I think the formatter already does that tho

view this post on Zulip Richard Feldman (Feb 23 2023 at 03:24):

not anymore, they're at the same level of indentation as the preceding expression now

view this post on Zulip Joshua Warner (Feb 23 2023 at 03:24):

a
  |> foo
  |> bar
  |> etc

view this post on Zulip Joshua Warner (Feb 23 2023 at 03:25):

Oh interesting

view this post on Zulip Richard Feldman (Feb 23 2023 at 03:25):

but I guess we could always make an exception for infix operators

view this post on Zulip Richard Feldman (Feb 23 2023 at 03:25):

like those don't count as outdents

view this post on Zulip Richard Feldman (Feb 23 2023 at 03:25):

or the end of the expression

view this post on Zulip Joshua Warner (Feb 23 2023 at 03:25):

:thinking:

view this post on Zulip Richard Feldman (Feb 23 2023 at 03:25):

in the lexer even

view this post on Zulip Joshua Warner (Feb 23 2023 at 03:25):

Yeah that could work

view this post on Zulip Joshua Warner (Feb 23 2023 at 03:27):

Ok, cool - I think under that rule we can make statements inside parens 'just work', along with any other collection.

view this post on Zulip Richard Feldman (Feb 23 2023 at 03:27):

so honestly my main concern here would be error message quality

view this post on Zulip Richard Feldman (Feb 23 2023 at 03:27):

like I've definitely seen some helpful "unexpected OUTDENT" messages in my time

view this post on Zulip Richard Feldman (Feb 23 2023 at 03:28):

and I'm not sure if this would exacerbate those or not matter

view this post on Zulip Joshua Warner (Feb 23 2023 at 03:28):

Python is not known for high-quality syntax errors ;)

view this post on Zulip Richard Feldman (Feb 23 2023 at 03:28):

(or maybe somehow make them easier?)

view this post on Zulip Richard Feldman (Feb 23 2023 at 03:28):

yeah, I'm mainly wondering what's possible

view this post on Zulip Richard Feldman (Feb 23 2023 at 03:28):

like if we want to do a good job providing helpful errors, does splitting out the lexer help us, hurt us, or make basically no difference?

view this post on Zulip Joshua Warner (Feb 23 2023 at 03:31):

Thinking about a few cases here...

view this post on Zulip Joshua Warner (Feb 23 2023 at 03:31):

Outdents inside parens, square brackets, etc - I think is 100% solvable, since we can use the matching delimiters to work out what you really meant there.

view this post on Zulip Richard Feldman (Feb 23 2023 at 03:33):

nice

view this post on Zulip Joshua Warner (Feb 23 2023 at 03:33):

For other cases, let's maybe take this as a representative example:

foo = \a, b ->
    x = baz a b
y = bar x
    y + 1

view this post on Zulip Joshua Warner (Feb 23 2023 at 03:34):

The parser will see that as two defs

view this post on Zulip Joshua Warner (Feb 23 2023 at 03:34):

The first def there will not end in an expression, so we'll get a canonicalization error

view this post on Zulip Joshua Warner (Feb 23 2023 at 03:35):

I think in that case the best way to disambiguate the user intent might be to look at the names involved in the second def.

view this post on Zulip Joshua Warner (Feb 23 2023 at 03:36):

If that references names not defined in the outer scope, but that _are_ defined as locals inside the broken def, we can probably infer the user intent here and give a helpful error.

view this post on Zulip Joshua Warner (Feb 23 2023 at 03:36):

(conveniently, canonicalization has exactly that information available, I think)

view this post on Zulip Richard Feldman (Feb 23 2023 at 03:38):

that also sounds reasonable!

view this post on Zulip Richard Feldman (Feb 23 2023 at 03:38):

ok another question is performance, although that's easier to measure.

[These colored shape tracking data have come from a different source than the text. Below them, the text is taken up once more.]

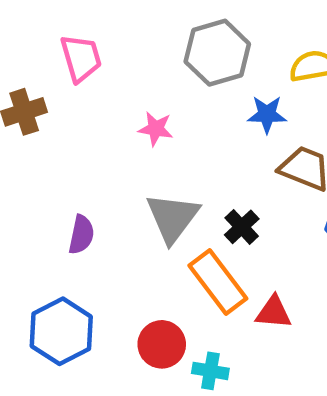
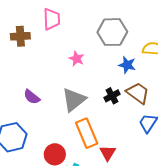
black cross: (242, 227) -> (112, 96), moved
purple semicircle: (81, 235) -> (32, 97), turned 102
red triangle: (274, 312) -> (108, 153), turned 42

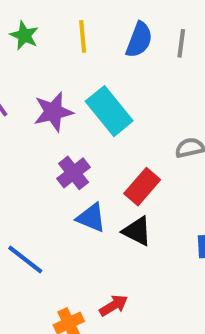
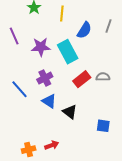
blue semicircle: (139, 40) -> (84, 30), moved
red rectangle: (142, 187) -> (82, 79), moved
blue line: (25, 260) -> (19, 89), moved

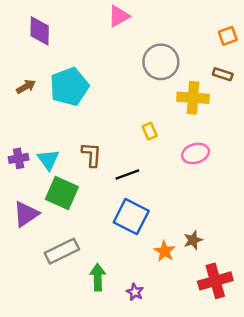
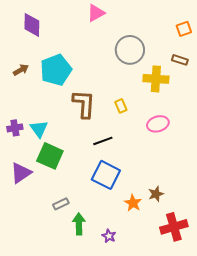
brown L-shape: (92, 155) -> (84, 104), moved, size x1.4
gray rectangle: (62, 251) -> (61, 204), moved, size x0.6

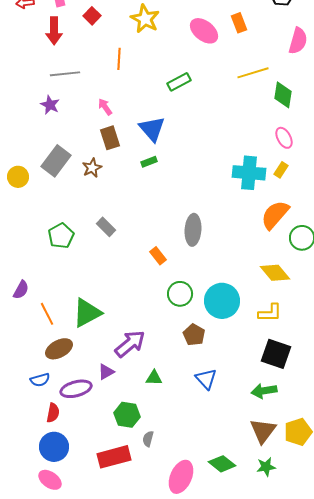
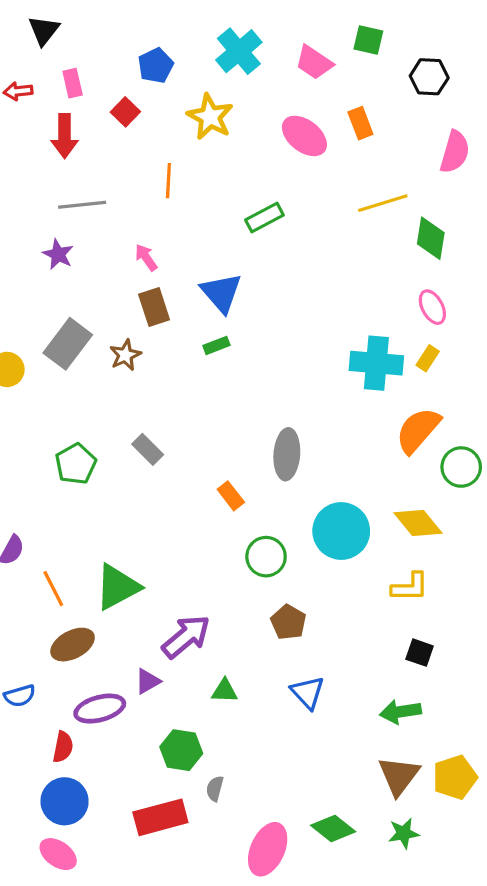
cyan circle: (222, 301) -> (341, 531), moved
black square: (276, 354) -> (420, 653), size x0.6
blue semicircle: (40, 380) -> (20, 696), moved

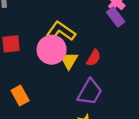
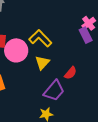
pink circle: (52, 50) -> (16, 50), moved
red semicircle: (94, 58) -> (71, 73), moved

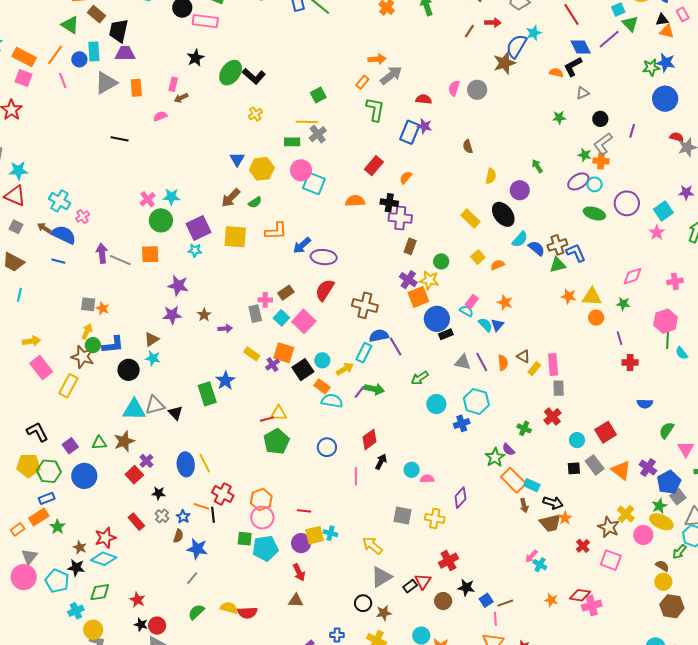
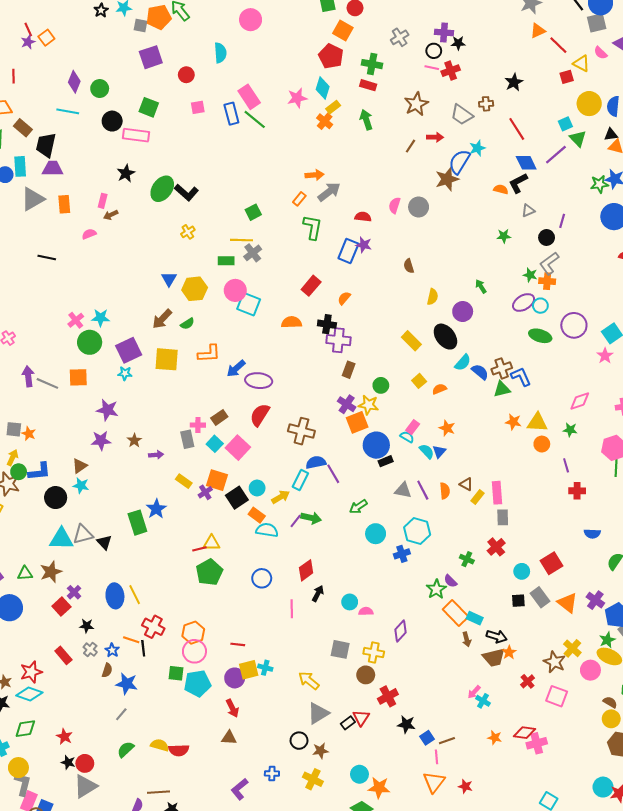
purple line: (632, 131) -> (562, 221), moved
brown circle: (443, 601) -> (366, 675), moved

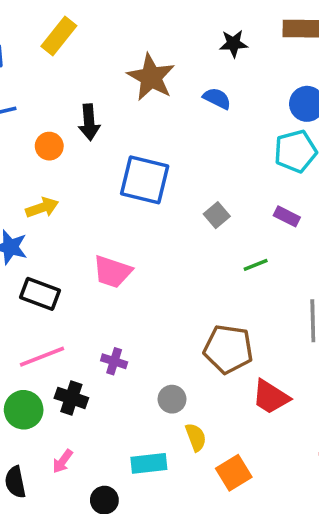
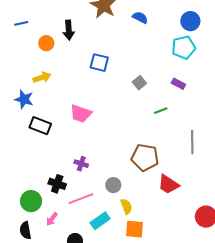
blue square: (145, 180) -> (99, 63), size x0.7
pink line: (42, 357) -> (81, 199), moved
green circle: (24, 410) -> (31, 201), moved
cyan rectangle: (149, 463) -> (100, 221), turned -30
orange square: (234, 473) -> (134, 229), moved, turned 36

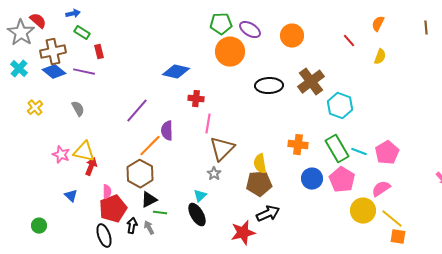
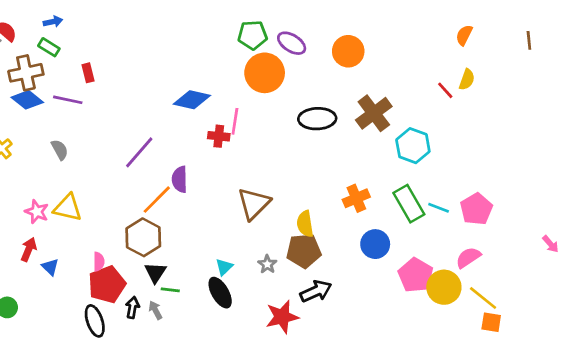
green rectangle: (82, 33) -> (49, 47), moved
red line: (349, 41) -> (445, 90), moved
pink line: (208, 124) -> (235, 121), moved
orange cross: (298, 145) -> (356, 198), turned -30
red arrow: (91, 167) -> (29, 249), moved
gray star: (214, 174) -> (267, 264), moved
pink pentagon: (342, 180) -> (416, 275), moved
black triangle: (149, 200) -> (155, 272), turned -30

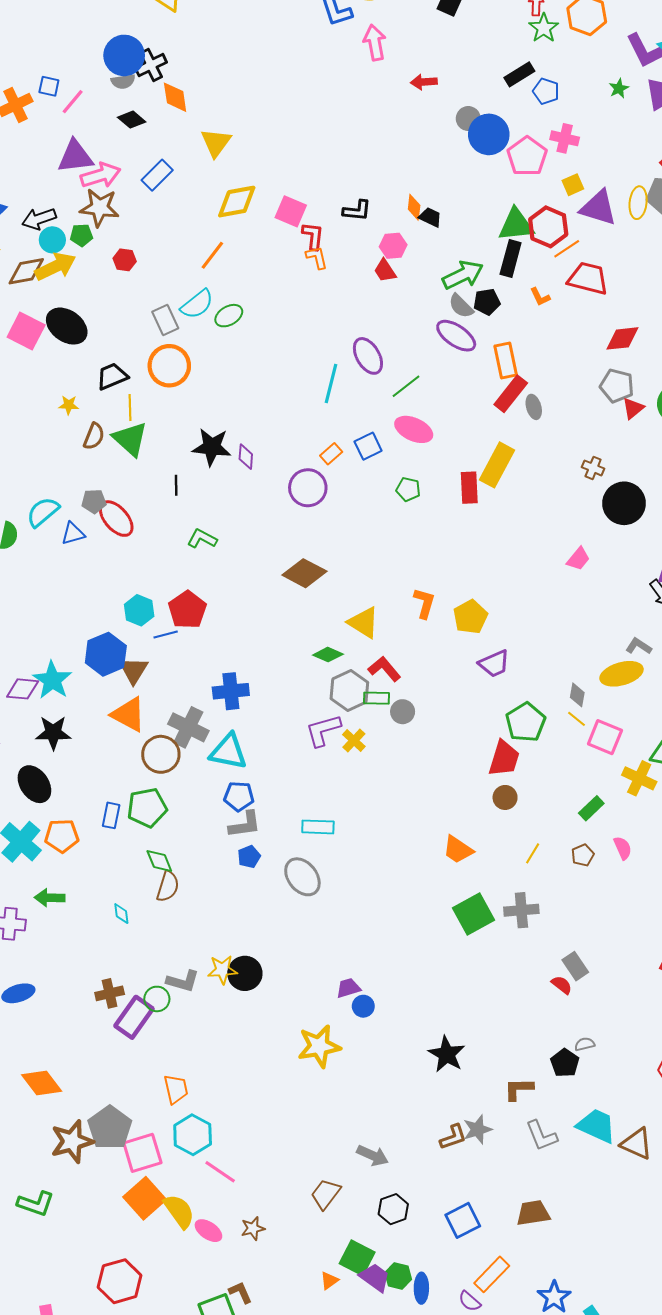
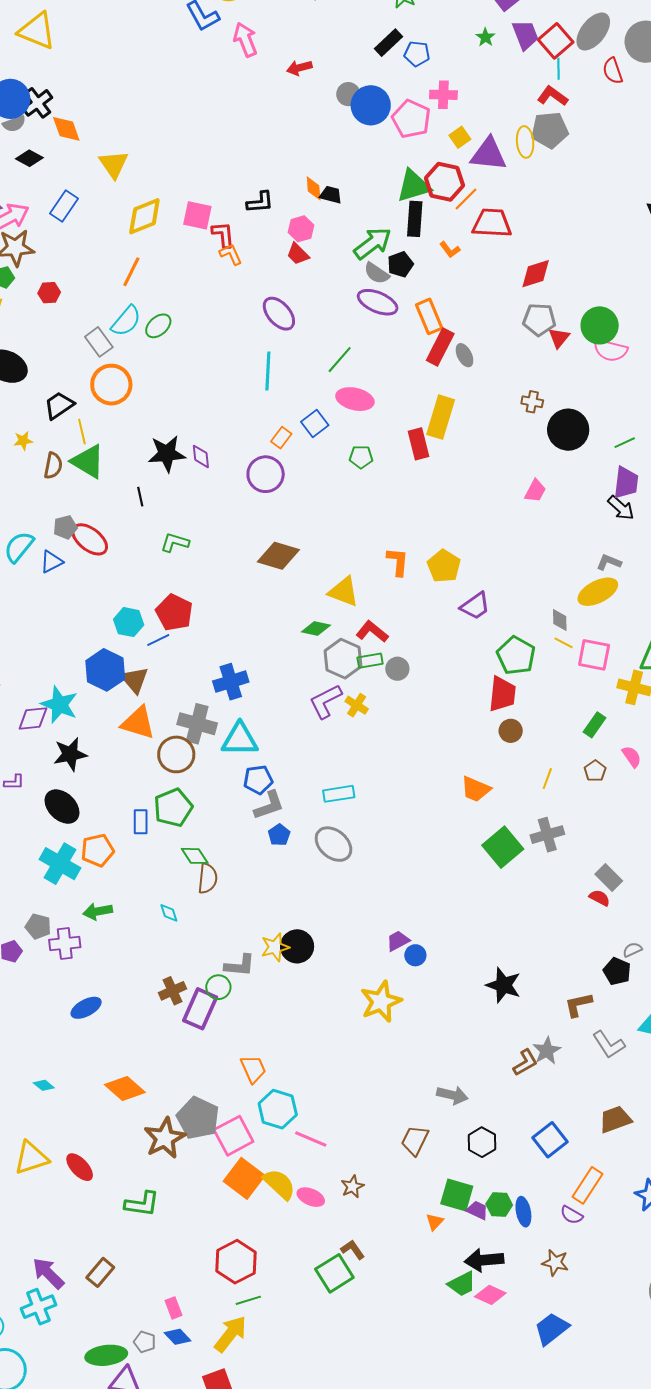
purple ellipse: (368, 356) -> (279, 314), moved
purple trapezoid: (375, 1277) -> (477, 1210), size x0.7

We're introducing a new IR, and potentially a lot of memory to traverse; are we signing up for a bunch of cache misses?

view this post on Zulip Richard Feldman (Feb 23 2023 at 03:38):

I mean maybe it's fine because the whole parsing step is already so fast, maybe slowing it down a bit isn't noticeable

view this post on Zulip Joshua Warner (Feb 23 2023 at 03:42):

There would be some wins here. Specifically, there are some cases where the parser currently has to backtrack that could (probably?) be disambiguated by peeking at a fixed number of tokens [ahead] in the input

view this post on Zulip Richard Feldman (Feb 23 2023 at 03:44):

:thinking: do you think that would be enough to compensate for the extra work of creating and then traversing the token stream?

view this post on Zulip Joshua Warner (Feb 23 2023 at 03:47):

It's not 100% certain - but zig does it, so it can't be too bad ;)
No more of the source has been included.